§ **Task directions**
Please return every line in the following data that includes the string "Bryan".

(Stored data entries)
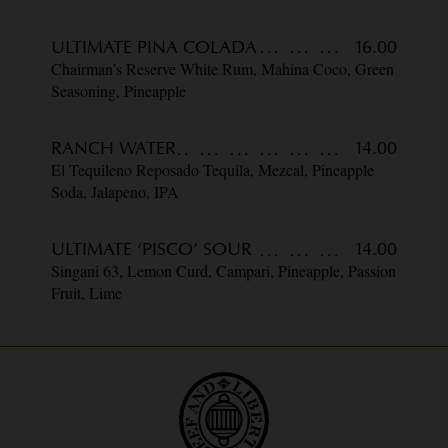
ULTIMATE PINA COLADA
16.00
Chairman’s Reserve White Rum, Mahina Coco, Green
Seasoning, Pineapple
RANCH WATER
14.00
El Tequileno Reposado Tequila, Mezcal, Pineapple
Soda, Jalapeno, IPA
ULTIMATE ‘PISCO’ SOUR
14.00
Singani 63, Lemon Curd, Campari, Pineapple, Passion
Fruit, Lime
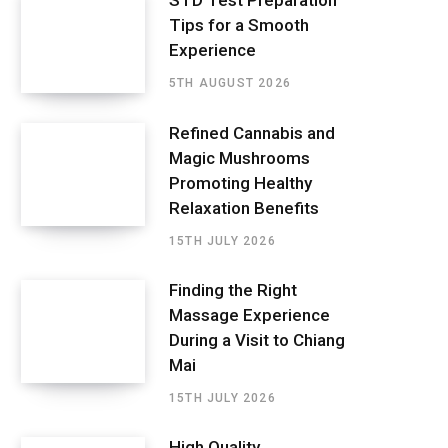
STD Test Preparation
Tips for a Smooth
Experience
5TH AUGUST 2026
Refined Cannabis and
Magic Mushrooms
Promoting Healthy
Relaxation Benefits
15TH JULY 2026
Finding the Right
Massage Experience
During a Visit to Chiang
Mai
15TH JULY 2026
High Quality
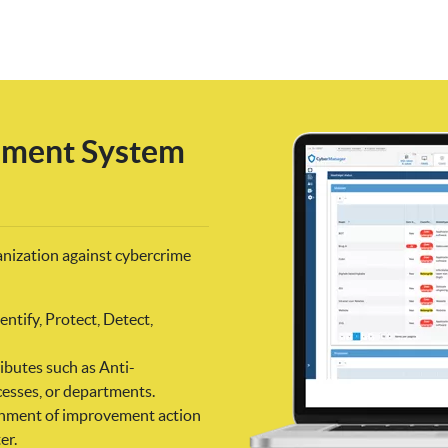
ement System
anization against cybercrime
ntify, Protect, Detect,
ibutes such as Anti-
esses, or departments.
signment of improvement action
er.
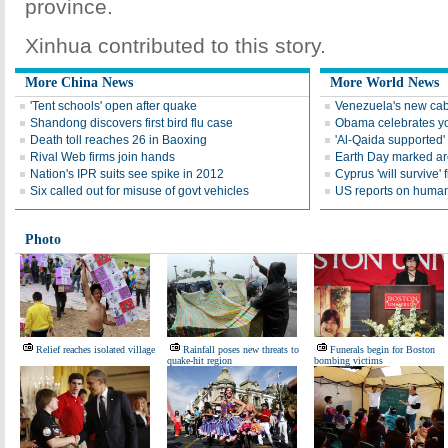
province.
Xinhua contributed to this story.
More China News
More World News
'Tent schools' open after quake
Venezuela's new cab
Shandong discovers first bird flu case
Obama celebrates you
Death toll reaches 26 in Baoxing
'Al-Qaida supported' 
Rival Web firms join hands
Earth Day marked ar
Nation's IPR suits see spike in 2012
Cyprus 'will survive' f
Six called out for misuse of govt vehicles
US reports on human 
Photo
Relief reaches isolated village
Rainfall poses new threats to
Funerals begin for Boston
quake-hit region
bombing victims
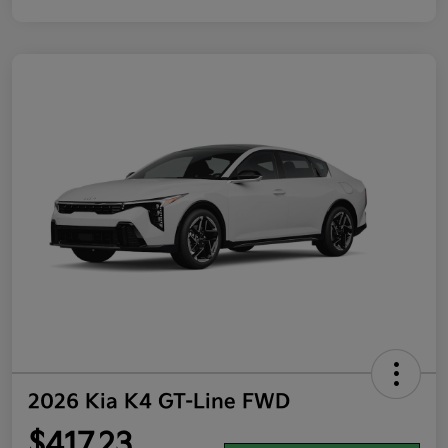
2026 Kia K4 GT-Line FWD
$417.23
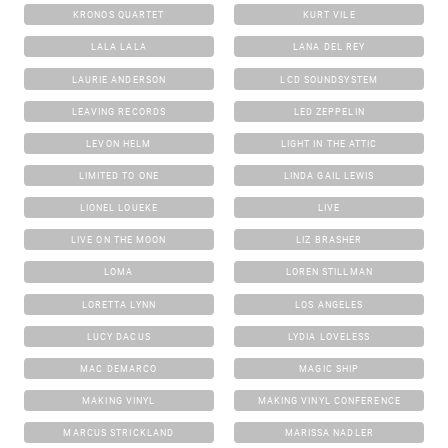
KRONOS QUARTET
KURT VILE
LALA LALA
LANA DEL REY
LAURIE ANDERSON
LCD SOUNDSYSTEM
LEAVING RECORDS
LED ZEPPELIN
LEVON HELM
LIGHT IN THE ATTIC
LIMITED TO ONE
LINDA GAIL LEWIS
LIONEL LOUEKE
LIVE
LIVE ON THE MOON
LIZ BRASHER
LOMA
LOREN STILLMAN
LORETTA LYNN
LOS ANGELES
LUCY DACUS
LYDIA LOVELESS
MAC DEMARCO
MAGIC SHIP
MAKING VINYL
MAKING VINYL CONFERENCE
MARCUS STRICKLAND
MARISSA NADLER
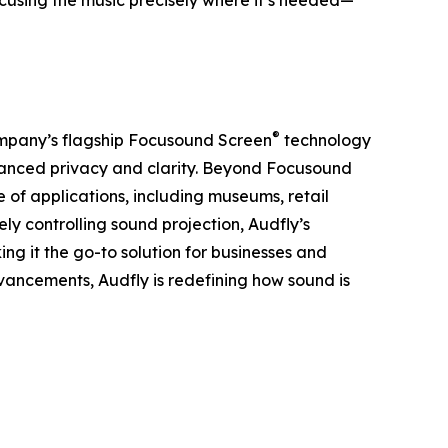
ocusing the music precisely where it’s needed—
®
 company’s flagship Focusound Screen
technology
nhanced privacy and clarity. Beyond Focusound
 of applications, including museums, retail
ely controlling sound projection, Audfly’s
ng it the go-to solution for businesses and
dvancements, Audfly is redefining how sound is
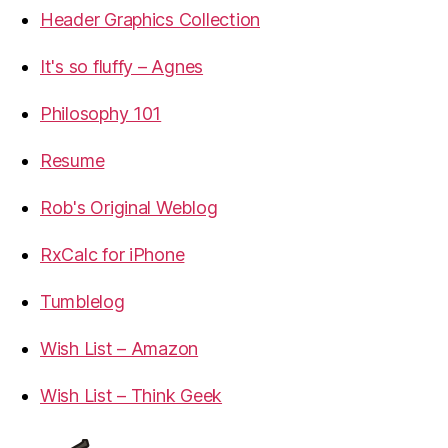
Header Graphics Collection
It's so fluffy – Agnes
Philosophy 101
Resume
Rob's Original Weblog
RxCalc for iPhone
Tumblelog
Wish List – Amazon
Wish List – Think Geek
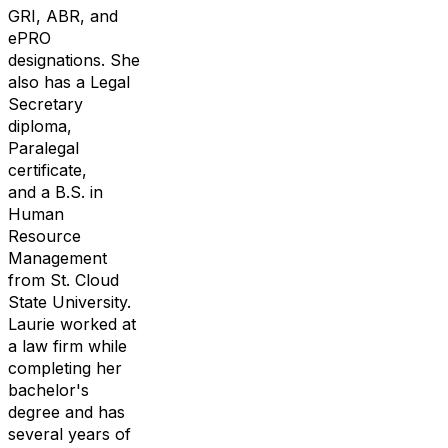
GRI, ABR, and
ePRO
designations.
She
also has
a Legal
Secretary
diploma,
Paralegal
certificate,
and a
B.S. in
Human
Resource
Management
from St. Cloud
State University
.
Laurie worked at
a law firm while
completing her
bachelor's
d
egree
and has
several years of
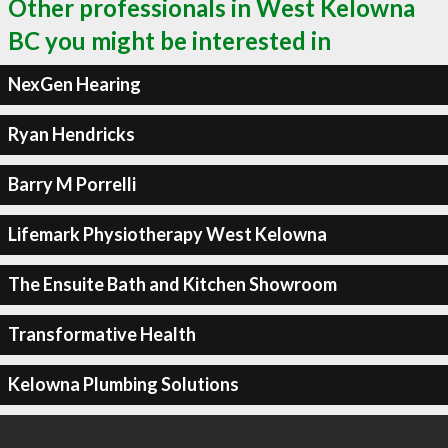
Other professionals in West Kelowna
BC you might be interested in
NexGen Hearing
Ryan Hendricks
Barry M Porrelli
Lifemark Physiotherapy West Kelowna
The Ensuite Bath and Kitchen Showroom
Transformative Health
Kelowna Plumbing Solutions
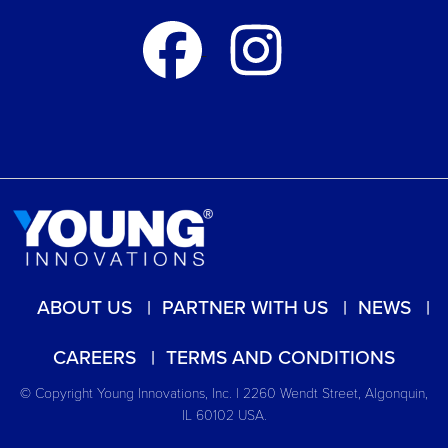
ABOUT US
PARTNER WITH US
NEWS
CAREERS
TERMS AND CONDITIONS
© Copyright Young Innovations, Inc. | 2260 Wendt Street, Algonquin,
IL 60102 USA.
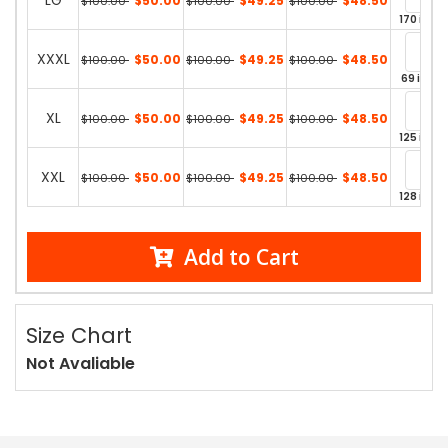
LG
$50.00
$49.25
$48.50
$100.00
$100.00
$100.00
170 in st
XXXL
$50.00
$49.25
$48.50
$100.00
$100.00
$100.00
69 in st
XL
$50.00
$49.25
$48.50
$100.00
$100.00
$100.00
125 in st
XXL
$50.00
$49.25
$48.50
$100.00
$100.00
$100.00
128 in st
Add to Cart
Size Chart
Not Avaliable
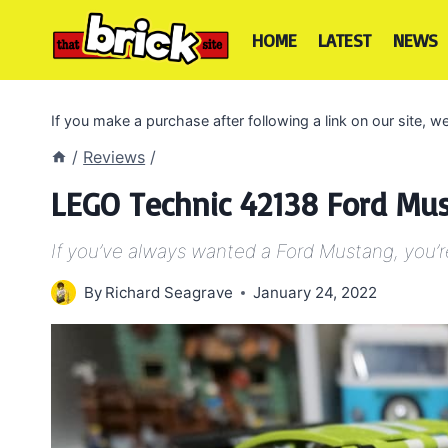
Skip
to
HOME
LATEST
NEWS
content
If you make a purchase after following a link on our site,
/
Reviews
/
LEGO Technic 42138 Ford Mu
If you’ve always wanted a Ford Mustang, you’re 
By
Richard Seagrave
January 24, 2022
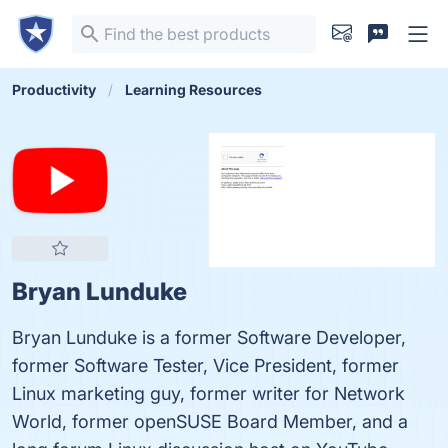
Productivity
Learning Resources
Bryan Lunduke
Bryan Lunduke is a former Software Developer,
former Software Tester, Vice President, former
Linux marketing guy, former writer for Network
World, former openSUSE Board Member, and a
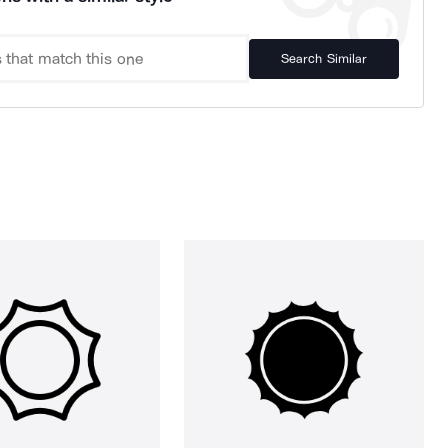
Search Similar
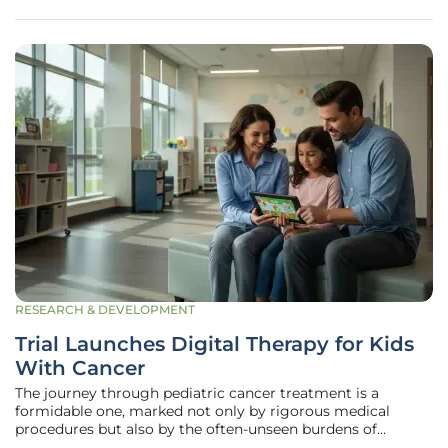
relentlessly
RESEARCH & DEVELOPMENT
Trial Launches Digital Therapy for Kids
With Cancer
The journey through pediatric cancer treatment is a
formidable one, marked not only by rigorous medical
procedures but also by the often-unseen burdens of
persistent pain, anxiety, and profound emotional distress.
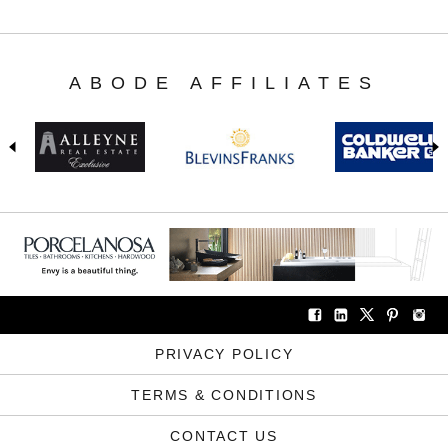
ABODE AFFILIATES
PRIVACY POLICY
TERMS & CONDITIONS
CONTACT US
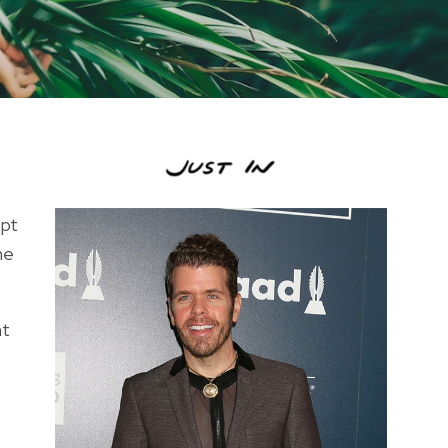
opt
he
ht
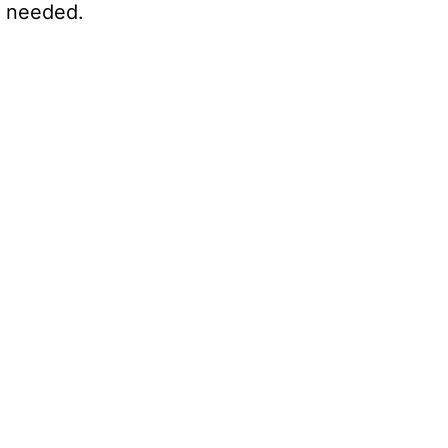
s needed.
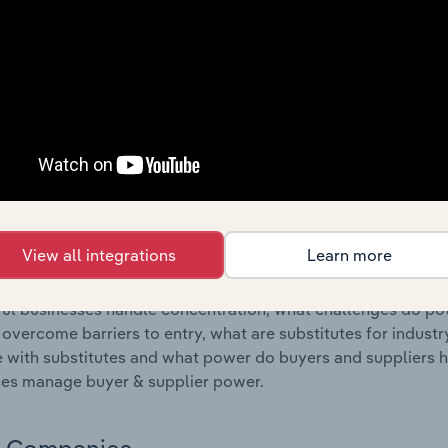
s answered in this chapter include where are industry busi
 to their advantage. This includes data and statistics on ind
Competitive Forces
 included in the Competitive Forces chapter?
etitive Forces chapter covers the concentration, barriers to
sources Provision industry in Slovenia. This includes data a
ation, barriers to entry, substitute products and buyer & su
View all integrations
Learn more
s answered in this chapter include what impacts the indust
ul businesses handle concentration, what challenges do pote
 overcome barriers to entry, what are substitutes for indust
with substitutes and what power do buyers and suppliers h
es manage buyer & supplier power.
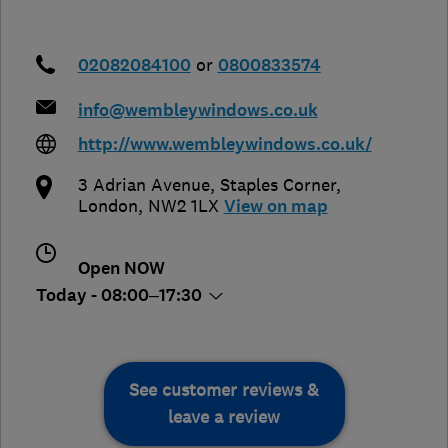
02082084100
or
0800833574
info@wembleywindows.co.uk
http://www.wembleywindows.co.uk/
3 Adrian Avenue, Staples Corner
,
London
,
NW2 1LX
View on map
Open NOW
Today - 08:00–17:30
See customer reviews &
leave a review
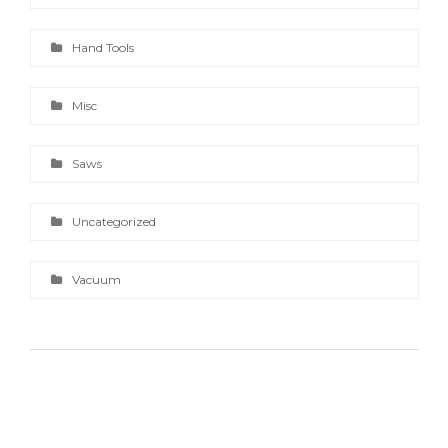
Hand Tools
Misc
Saws
Uncategorized
Vacuum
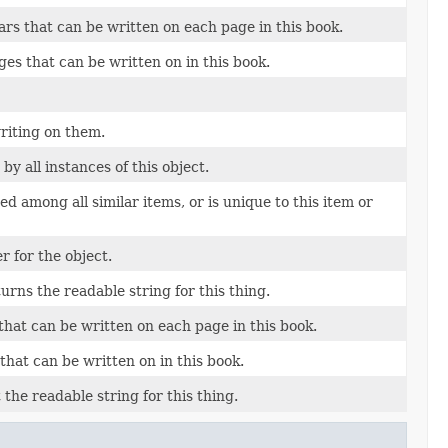
s that can be written on each page in this book.
s that can be written on in this book.
riting on them.
y all instances of this object.
d among all similar items, or is unique to this item or
 for the object.
turns the readable string for this thing.
at can be written on each page in this book.
at can be written on in this book.
 the readable string for this thing.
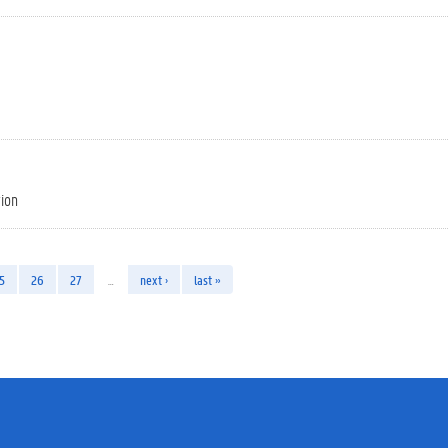
tion
5
26
27
…
next ›
last »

§ **Written answer**
Bryan Lunduke
Bryan Lunduke is a former Software Developer,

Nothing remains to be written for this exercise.